Un soggiorno in una residenza artistica, la prima gravidanza, un viaggio in Francia e poi un secondo bambino. Ted continua a scrivere incessantemente, ad interessarsi di poesia, racconti per ragazzi, cabalismo ed influsso della mitologia. Sylvia continua altalenante la sua vita emotiva di cui “Olmo” non è che il preludio della fine. Combatte ogni giorno i suoi demoni, e non appena si sente libera dall’inganno e dall’infatuazione che la tenevano prigioniera scrive un capolavoro “Ariel“.
L’io poetico e geniale finalmente è venuto alla luce. Forse è stato proprio questo il momento in cui Ted si è sentito sollevato dal suo compito di salvatore, dal suo senso di protezione. Ha pensato che Sylvia finalmente avesse trovato la sua strada senza più bisogno di lui. Così si innamora di un’altra donna e non lo nasconde. Lo fa alla luce del giorno cercando di essere comunque delicato e rispettoso.
Non poteva sapere che Sylvia forse aveva trovato la strada poetica ma quello che cercava era la morte come unica liberatrice da qualsiasi vincolo e responsabilità, da qualsiasi passato e futuro.
Con quale misura possiamo sostenere se questo marito abbia fatto tanto o poco? Se sia stato lui a portare la Plath al gesto estremo o se questo gesto non è stato che un epilogo che da sempre si portava dentro? Come possiamo giudicare un uomo che si è preso cura della moglie notte e giorno, subendone gli eccessi e che, una volta sentito il peso più leggero sulle spalle, ha voltato il cuore altrove?
La depressione, in qualsiasi forme e grandezza, è un’ombra che non ti abbandona. E’ un nemico che covi ed alimenti, di cui non hai gestione né freno. Vogliamo credere che Ted e Sylvia abbiamo vissuto e visto lo stesso dolore, le stesse paure. Hanno semplicemente scelto due strade diverse per gestirle.
Un libro superlativo. Ci ha catturate dalla prima all’ultima pagina in un vortice di emozioni. Lo stile, il linguaggio, i tempi narrativi, è stato tutto perfetto. La Palmen non ha solo studiato ma si è immersa in questa tragedia di cui si è detto e scritto tanto e l’ha riportata in vita. Lo ha fatto in maniera magistrale, con delicatezza e garbo ma calcando la penna nei punti giusti.
La storia è poetica, scorrevole, intima e commovente. Risveglia interesse e curiosità per queste due figure tanto discusse. E’ uno di quei pochi libri che sai di poter rileggere una seconda volta senza esserne stanca.

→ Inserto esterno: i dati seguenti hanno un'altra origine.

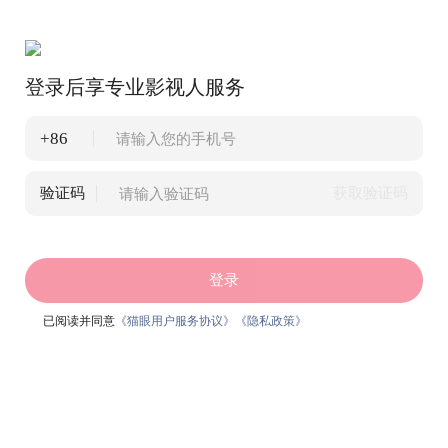
登录后享专业影视人服务
+86
验证码
获取验证码
登录
已阅读并同意
《猫眼用户服务协议》
《隐私政策》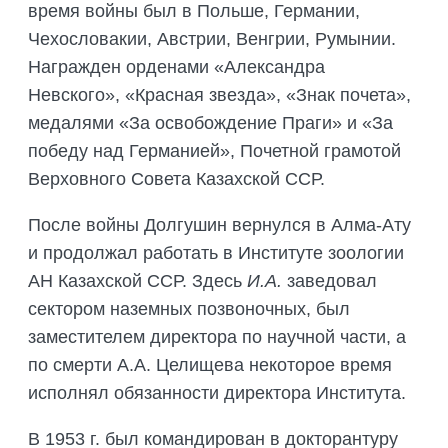
время войны был в Польше, Германии,
Чехословакии, Австрии, Венгрии, Румынии.
Награжден орденами «Александра
Невского», «Красная звезда», «Знак почета»,
медалями «За освобождение Праги» и «За
победу над Германией», Почетной грамотой
Верховного Совета Казахской ССР.
После войны Долгушин вернулся в Алма-Ату
и продолжал работать в Институте зоологии
АН Казахской ССР. Здесь
И.А.
заведовал
сектором наземных позвоночных, был
заместителем директора по научной части, а
по смерти А.А. Целищева некоторое время
исполнял обязанности директора Института.
В 1953 г. был командирован в докторантуру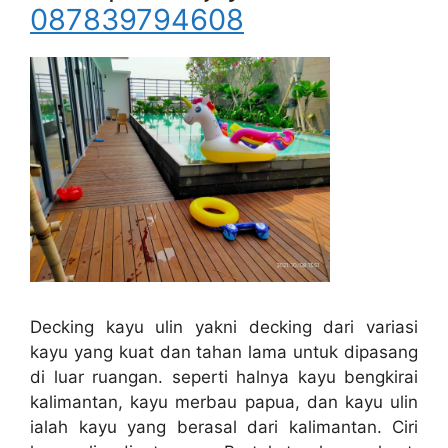
087839794608
Decking kayu ulin yakni decking dari variasi
kayu yang kuat dan tahan lama untuk dipasang
di luar ruangan. seperti halnya kayu bengkirai
kalimantan, kayu merbau papua, dan kayu ulin
ialah kayu yang berasal dari kalimantan. Ciri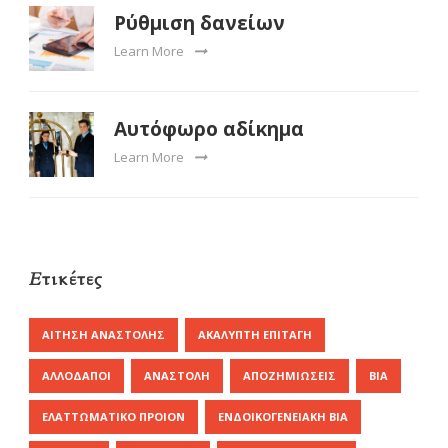
Ρύθμιση δανείων
Learn More
Αυτόφωρο αδίκημα
Learn More
Ετικέτες
ΑΊΤΗΣΗ ΑΝΑΣΤΟΛΉΣ
ΑΚΆΛΥΠΤΗ ΕΠΙΤΑΓΉ
ΑΛΛΟΔΑΠΟΊ
ΑΝΑΣΤΟΛΉ
ΑΠΟΖΗΜΙΏΣΕΙΣ
ΒΊΑ
ΕΛΑΤΤΩΜΑΤΙΚΌ ΠΡΟΙΌΝ
ΕΝΔΟΙΚΟΓΕΝΕΙΑΚΉ ΒΊΑ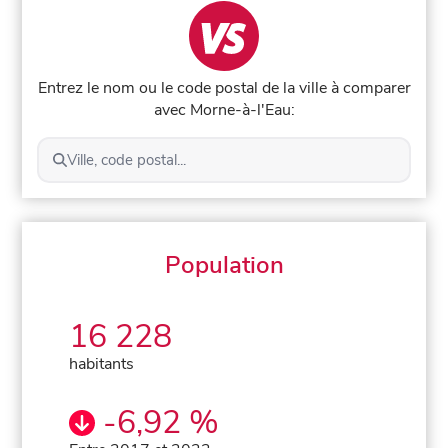
Entrez le nom ou le code postal de la ville à comparer
avec Morne-à-l'Eau:
Ville, code postal...
Population
16 228
habitants
-6,92 %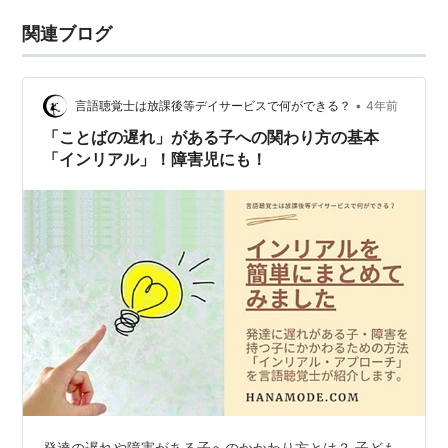
関連ブログ
•
言語聴覚士は放課後等デイサービスで何ができる？
4年前
「ことばの遅れ」がある子への関わり方の基本
「インリアル」！障害児にも！
発達の遅れや障害がある子へのかかわり方とは？ 子ども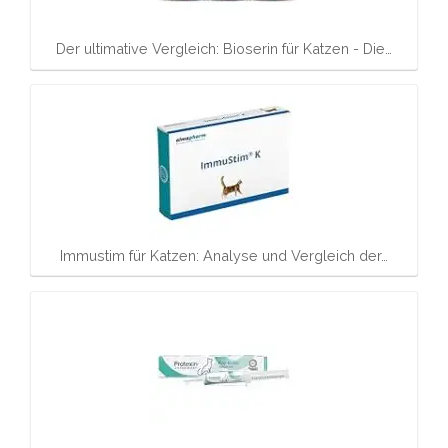
Der ultimative Vergleich: Bioserin für Katzen - Die…
Immustim für Katzen: Analyse und Vergleich der…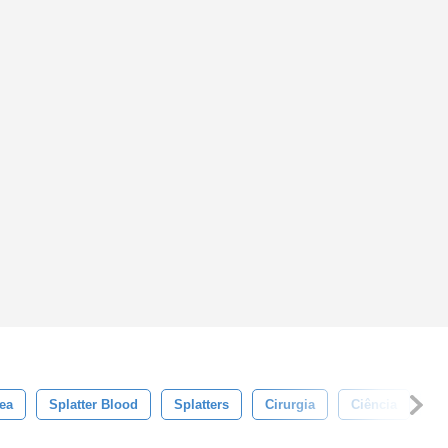
ea
Splatter Blood
Splatters
Cirurgia
Ciência
Pa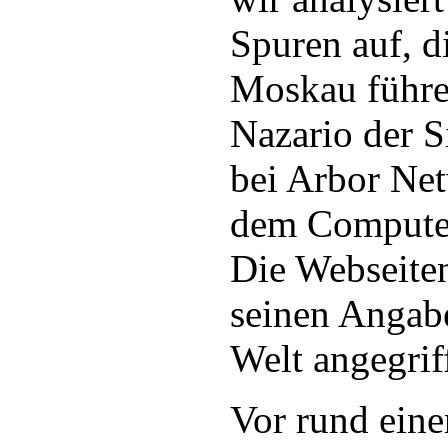
Spuren auf, d
Moskau führen
Nazario der S
bei Arbor Net
dem Compute
Die Webseite
seinen Angabe
Welt angegrif
Vor rund ein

Consigliato agli amanti della poesia, delle biografie e dei resoconti veri. Adatto a chi vuole leggere una storia profonda senza perdere il contatto con la realtà, a chi cerca un testo da divorare e che spinge poi a continuare per proprio conto l’approfondimento. Consigliato a chi sa cosa sia la depressione o voglia capire quanto possa essere difficile, forse impossibile, comprendere l’animo umano fino in fondo.